- Film Poster
- Persian: فتوى
- Directed by: Mahmoud Ben Mahmoud
- Produced by: Habib Ben Hedi Jean-Pierre Dardenne Luc Dardenne
- Starring: Ahmed Hafiane Ghalia Benali Sarra Hannachi Jamel Madani Mohamed Maghlaoui
- Edited by: Virginie Messiaen
- Production companies: Familia Productions Les Films du Fleuve Organisation Internationale de la Francophonie
- Distributed by: MAD Solutions
- Release dates: November 2018 (Carthage); 13 January 2019 (Tunisia);
- Running time: 102 minutes
- Countries: Tunisia Belgium France
- Language: Arabic

= Fatwa (2018 film) =

2018 Tunisian drama film

Fatwa is a 2018 Tunisian drama film directed by Mahmoud Ben Mahmoud, starring Ahmed Hafiane with Ghalia Benali, Sarra Hannachi, Jamel Madani, and Mohamed Maghlaoui in supporting roles. The film follows a man who returns to Tunis from France and finds out that his son was working for a radical Islamic group before his death.

==Synopsis==
The film revolves around Brahim Nadhour, a man who returns to Tunis from France and finds out that his son Marouane was working for a radical Islamic group before his death.

==Cast==
- Ahmed Hafiane as Brahim Nadhour
- Ghalia Benali as Loubna
- Sarra Hannachi as Marouane
- Jamel Madani
- Mohamed Maghlaoui

==Production==
Fatwa was directed by Mahmoud Ben Mahmoud and co-produced by Habib Ben Hedi, Jean-Pierre Dardenne, and Luc Dardenne, through Familia Productions, Les Films du Fleuve, and Organisation Internationale de la Francophonie.

Virginie Messiaen edited the film.

== Release ==
The film premiered at the Carthage Film Festival in November 2018, and also screened at Cairo International Film Festival in the same year. It was released in Tunisia on 13 January 2019 and distributed by MAD Solutions.

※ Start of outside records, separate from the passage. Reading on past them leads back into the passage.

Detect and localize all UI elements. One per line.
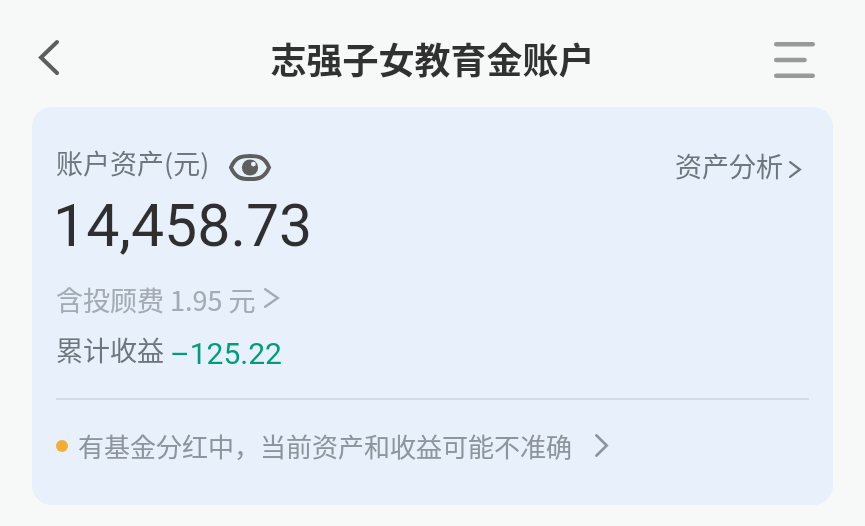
- button[interactable]: 有基金分红中，当前资产和收益可能不准确: [32, 393, 833, 498]
- button[interactable]: Toggle balance visibility: [56, 142, 272, 182]
- staticText: 含投顾费 1.95 元: [56, 280, 256, 316]
- staticText: 累计收益: [56, 330, 164, 368]
- staticText: –125.22: [170, 336, 282, 371]
- button[interactable]: 资产分析: [675, 145, 801, 185]
- staticText: 资产分析: [675, 146, 783, 185]
- button[interactable]: Back: [19, 27, 79, 87]
- staticText: 14,458.73: [53, 191, 313, 260]
- staticText: 志强子女教育金账户: [270, 32, 595, 84]
- button[interactable]: Menu: [764, 30, 824, 90]
- staticText: 账户资产(元): [56, 143, 210, 182]
- button[interactable]: 含投顾费 1.95 元: [56, 280, 279, 316]
- staticText: 有基金分红中，当前资产和收益可能不准确: [78, 427, 573, 465]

It screened at Malmö Arab Film Festival in Malmö, Sweden, in September 2019.

It screened in many Arab countries as well as other western countries.

== Reception ==
Fatwa received mixed reviews from critics.

In 2018 at the Cairo International Film Festival, the film won two awards: Arab Cinema's Horizons Award for the Prix Saad Eldin Wahba pour le meilleur film and Best Arabic Film. In the same year, the film won two awards at the Carthage Film Festival: Best Actor in a Fiction feature film and Tanit d'Or for the Best Narrative Feature Film. Then in 2019, the film was nominated at the Malmö Arab Film Festival for the Jury Award for the Best Feature Film.